Knox County Commission, on a 6-5 vote Monday, deferred Commissioner Kyle Ward’s resolution to make the Knox County Health Board advisory only, shifting sole decision-making on masks and mandates to Dr. Martha Buchanan.

Commissioners on both sides must be hoping the pandemic ends before they have to take a final vote. And at the rate they’re going, that might happen.

The sad irony is that nothing would change either way.

Terry Hill

Commissioner Terry Hill has said this all along. And she skillfully maneuvered Monday’s vote with an assist from Commissioner Randy Smith. Voting with Hill and Smith to defer were Dr. Dasha Lundy, commission chair Larsen Jay, Richie Beeler and Courtney Durrett.

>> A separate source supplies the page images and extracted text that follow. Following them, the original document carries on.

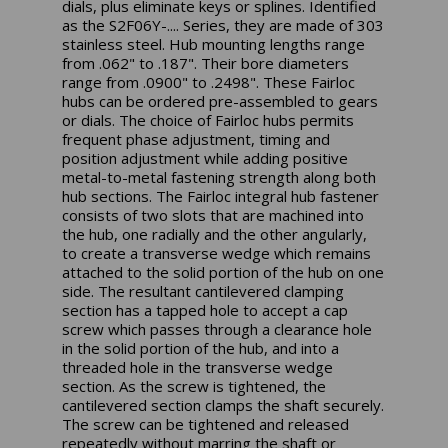
dials, plus eliminate keys or splines. Identified
as the S2F06Y-.... Series, they are made of 303
stainless steel. Hub mounting lengths range
from .062" to .187". Their bore diameters
range from .0900" to .2498". These Fairloc
hubs can be ordered pre-assembled to gears
or dials. The choice of Fairloc hubs permits
frequent phase adjustment, timing and
position adjustment while adding positive
metal-to-metal fastening strength along both
hub sections. The Fairloc integral hub fastener
consists of two slots that are machined into
the hub, one radially and the other angularly,
to create a transverse wedge which remains
attached to the solid portion of the hub on one
side. The resultant cantilevered clamping
section has a tapped hole to accept a cap
screw which passes through a clearance hole
in the solid portion of the hub, and into a
threaded hole in the transverse wedge
section. As the screw is tightened, the
cantilevered section clamps the shaft securely.
The screw can be tightened and released
repeatedly without marring the shaft or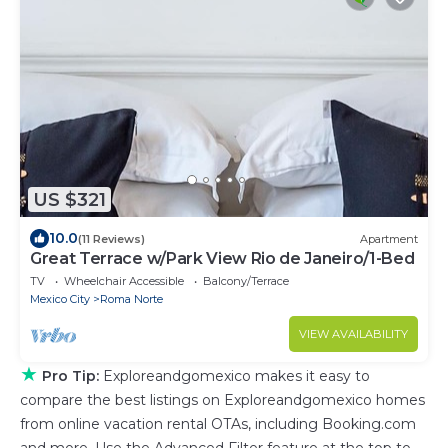
US $321
10.0
(11 Reviews)
Apartment
Great Terrace w/Park View Rio de Janeiro/1-Bed
TV
Wheelchair Accessible
Balcony/Terrace
Mexico City
Roma Norte
VIEW AVAILABILITY
★
Pro Tip:
Exploreandgomexico makes it easy to
compare the best listings on Exploreandgomexico homes
from online vacation rental OTAs, including Booking.com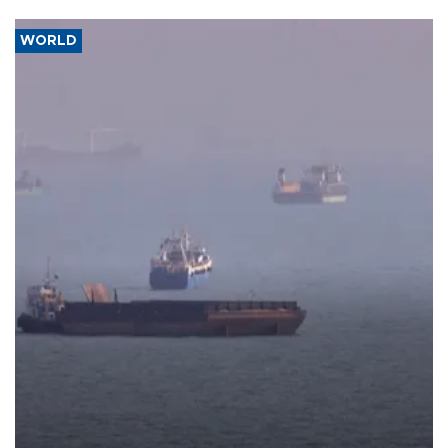
WORLD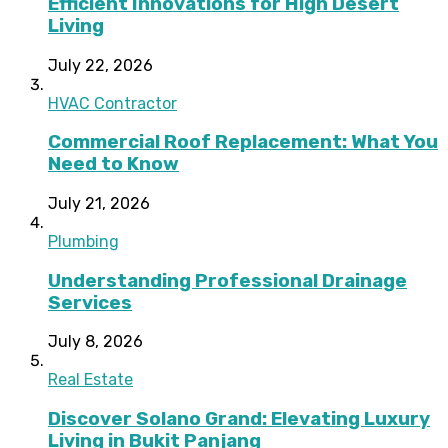
Efficient Innovations for High Desert
Living
July 22, 2026
HVAC Contractor
Commercial Roof Replacement: What You
Need to Know
July 21, 2026
Plumbing
Understanding Professional Drainage
Services
July 8, 2026
Real Estate
Discover Solano Grand: Elevating Luxury
Living in Bukit Panjang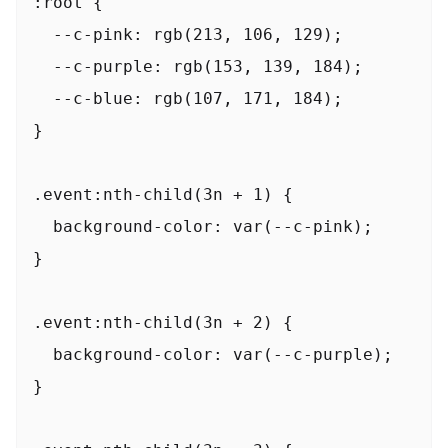
:root {

  --c-pink: rgb(213, 106, 129);

  --c-purple: rgb(153, 139, 184);

  --c-blue: rgb(107, 171, 184);

}

.event:nth-child(3n + 1) {

  background-color: var(--c-pink);

}

.event:nth-child(3n + 2) {

  background-color: var(--c-purple);

}
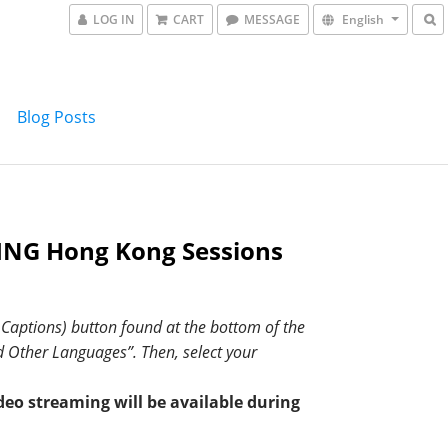
LOG IN
CART
MESSAGE
English
Blog Posts
NG Hong Kong Sessions
d Captions) button found at the bottom of the
nd Other Languages”. Then, select your
deo streaming will be available during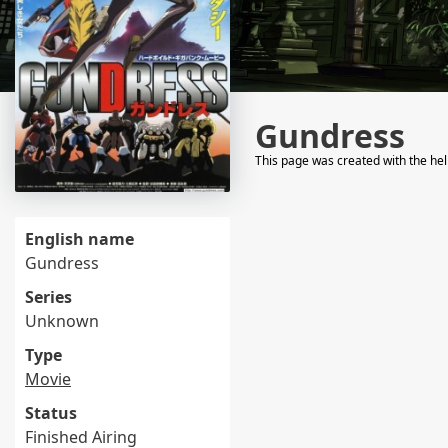
Gundress
This page was created with the he
English name
Gundress
Series
Unknown
Type
Movie
Status
Finished Airing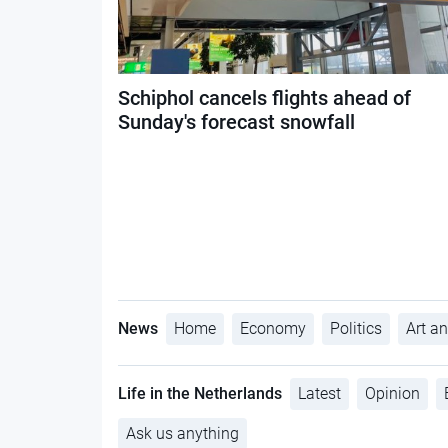
Schiphol cancels flights ahead of
Sunday's forecast snowfall
News
Home
Economy
Politics
Art an
Life in the Netherlands
Latest
Opinion
Ask us anything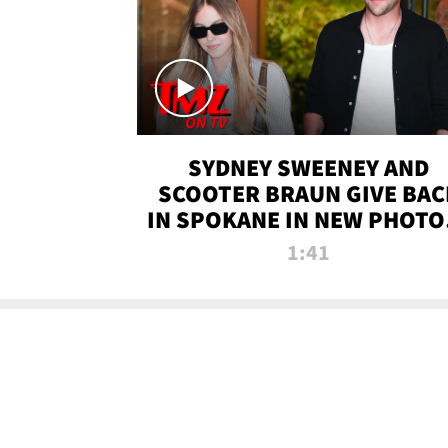
SYDNEY SWEENEY AND
SCOOTER BRAUN GIVE BAC
IN SPOKANE IN NEW PHOTOS
TMZ TV
1:41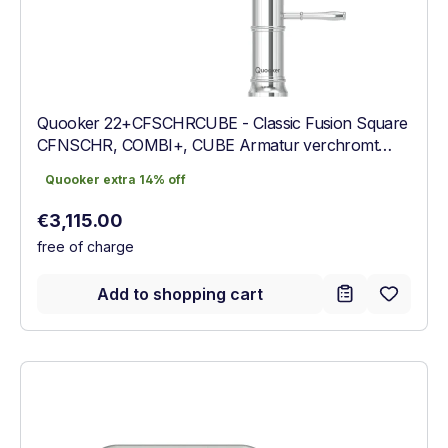
Quooker 22+CFSCHRCUBE - Classic Fusion Square
CFNSCHR, COMBI+, CUBE Armatur verchromt
glänzend
Quooker extra 14% off
Quooker extra 14% off
Regular price:
€3,115.00
free of charge
Add to shopping cart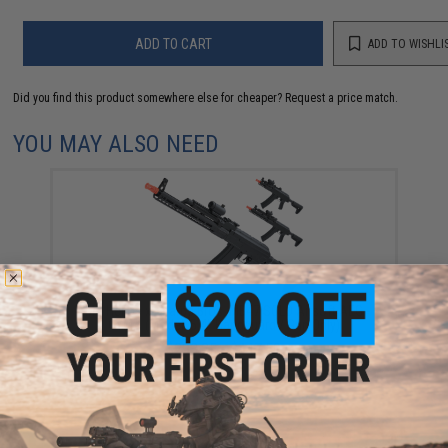
ADD TO CART
ADD TO WISHLI
Did you find this product somewhere else for cheaper?
Request a price match.
YOU MAY ALSO NEED
EMG Helios x Sharps Bros. MB47 SOLO Airsoft AEG -
CYMA (Model: 5.4" Handguard / Gun Only)
$293.25 - $447.50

Durrett kicked off the discussion by moving to defer 150 days, until June. She said the health board discussion has dominated eight of 10 meetings and workshops since she joined the commission.

Beeler initially said “no one wants to delay” the vote. And he added: “If the health board in charge is such a great thing, then why are the (Covid) numbers so bad?” Beeler said behavior won’t change regardless of how the commission voted. But in the discussion of Durrett’s motion, Beeler said he would prefer a “two-digit delay” to a three-digit one.

Hill and Smith jumped on that after Durrett’s motion failed with only three votes (hers plus Lundy and Jay). “We have spent hours and hours and hours on this and what are we accomplishing?” asked Hill. “I know we have the same goal (she said generously), to bring people together. We are failing.”

After more discussion, the 90-day deferral passed and the meeting adjourned. It was only 10:23 p.m.

  • Sheriff Tom Spangler asked the commission for $1 million to build a 5,000-square-foot steel structure for video conferencing between judges and inmates. The commission deferred the request for 30 days, but commissioners seemed generally supportive. Spangler said the facility would be built adjacent to the Roger D. Wilson Detention Center on Maloneyville Road.  It would save on transportation costs to haul prisoners back and forth to the City County Building, he said.
  • John A. Emison, former Knoxvillian and president of Citizens for Home Rule, moved to Alamo, Tennessee, and got elected mayor. Today on Facebook there was a masked mayor, sitting alone in a boardroom, taking a vote by speaker phone. The vote passed unanimously and Alamo got its first liquor store. I resisted the urge to call Emison to ask if he annexed the guy on the promise of a liquor store.
  • Commissioner Justin Biggs had a resolution to congratulate Danny White for agreeing to a $1.8 million contract to become UT’s athletics director. It was a glowing resolution and Biggs is sending copies to many people. He offered to let other commissioners sign on as co-sponsors. And that’s when Commissioner John Schoonmaker said, “Maybe we should wait until he signs the football coach.”

Sandra Clark is editor/CEO of Knox TN Today.